- Work required -
Considering the entries that follow, report how many lines include the string "Classroom", giving the number alone.

- Data section -
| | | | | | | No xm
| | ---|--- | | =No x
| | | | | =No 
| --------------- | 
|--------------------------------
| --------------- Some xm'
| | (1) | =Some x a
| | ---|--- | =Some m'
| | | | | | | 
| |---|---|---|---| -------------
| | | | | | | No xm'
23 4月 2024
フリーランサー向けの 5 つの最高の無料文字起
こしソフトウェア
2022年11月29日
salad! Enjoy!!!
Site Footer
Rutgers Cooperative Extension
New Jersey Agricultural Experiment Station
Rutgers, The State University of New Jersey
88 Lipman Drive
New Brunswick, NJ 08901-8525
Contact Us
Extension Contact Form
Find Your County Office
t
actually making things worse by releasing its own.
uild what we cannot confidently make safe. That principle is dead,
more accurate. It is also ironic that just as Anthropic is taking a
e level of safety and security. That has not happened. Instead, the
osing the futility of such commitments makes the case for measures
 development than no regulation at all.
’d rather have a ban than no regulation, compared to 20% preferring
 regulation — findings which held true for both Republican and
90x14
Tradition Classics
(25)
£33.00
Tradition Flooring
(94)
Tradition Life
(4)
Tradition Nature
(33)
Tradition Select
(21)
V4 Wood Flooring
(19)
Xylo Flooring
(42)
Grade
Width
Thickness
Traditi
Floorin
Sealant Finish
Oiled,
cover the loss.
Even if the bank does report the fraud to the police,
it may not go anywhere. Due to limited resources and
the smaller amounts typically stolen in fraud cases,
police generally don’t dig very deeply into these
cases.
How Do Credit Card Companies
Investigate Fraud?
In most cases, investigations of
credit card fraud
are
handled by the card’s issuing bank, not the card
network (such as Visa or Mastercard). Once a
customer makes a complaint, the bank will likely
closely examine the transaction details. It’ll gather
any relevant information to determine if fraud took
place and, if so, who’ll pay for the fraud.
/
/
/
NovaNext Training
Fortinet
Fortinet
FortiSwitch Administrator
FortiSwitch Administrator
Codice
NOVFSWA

--

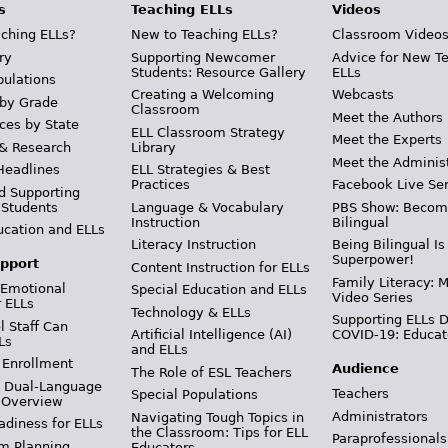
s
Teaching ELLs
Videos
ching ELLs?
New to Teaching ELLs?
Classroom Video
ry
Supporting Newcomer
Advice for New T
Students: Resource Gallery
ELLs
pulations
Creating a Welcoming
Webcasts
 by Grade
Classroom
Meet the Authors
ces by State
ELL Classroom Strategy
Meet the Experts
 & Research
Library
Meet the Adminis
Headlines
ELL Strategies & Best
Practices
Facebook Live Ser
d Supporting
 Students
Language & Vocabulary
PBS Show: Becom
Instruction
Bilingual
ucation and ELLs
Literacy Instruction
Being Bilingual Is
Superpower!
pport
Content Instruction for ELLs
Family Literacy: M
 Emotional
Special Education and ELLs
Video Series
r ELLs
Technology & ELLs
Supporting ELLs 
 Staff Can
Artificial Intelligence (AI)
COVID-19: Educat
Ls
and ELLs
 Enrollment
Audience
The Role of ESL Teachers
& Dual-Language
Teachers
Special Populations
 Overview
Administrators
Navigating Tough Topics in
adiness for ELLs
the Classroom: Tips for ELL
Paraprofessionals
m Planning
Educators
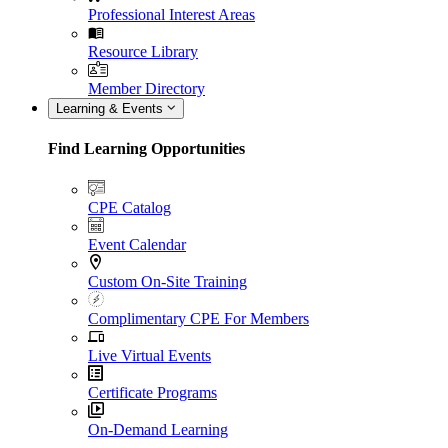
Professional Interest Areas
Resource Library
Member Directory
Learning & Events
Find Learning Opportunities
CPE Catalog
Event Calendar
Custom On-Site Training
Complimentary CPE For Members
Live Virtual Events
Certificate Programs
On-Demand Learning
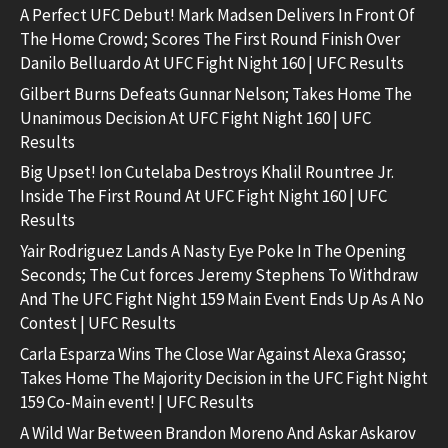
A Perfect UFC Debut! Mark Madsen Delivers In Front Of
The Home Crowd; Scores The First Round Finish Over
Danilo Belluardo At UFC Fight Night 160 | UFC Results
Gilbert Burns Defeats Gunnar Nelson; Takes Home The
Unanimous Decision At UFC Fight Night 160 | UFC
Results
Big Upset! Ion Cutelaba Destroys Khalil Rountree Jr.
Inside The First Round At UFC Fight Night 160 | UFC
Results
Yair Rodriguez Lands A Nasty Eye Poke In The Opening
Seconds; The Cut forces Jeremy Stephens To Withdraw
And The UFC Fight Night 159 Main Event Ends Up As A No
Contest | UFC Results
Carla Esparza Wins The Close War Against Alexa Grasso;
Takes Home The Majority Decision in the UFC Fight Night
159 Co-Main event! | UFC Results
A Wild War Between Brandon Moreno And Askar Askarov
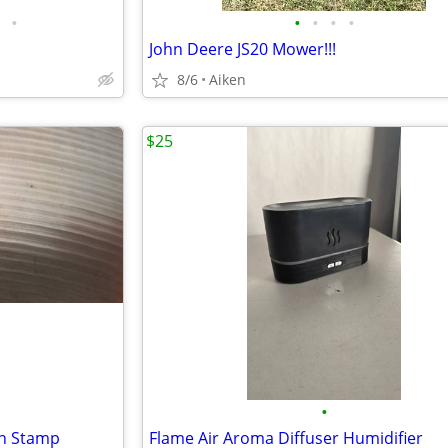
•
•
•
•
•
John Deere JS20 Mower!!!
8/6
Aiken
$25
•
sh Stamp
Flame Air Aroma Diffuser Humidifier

- The completed task -
4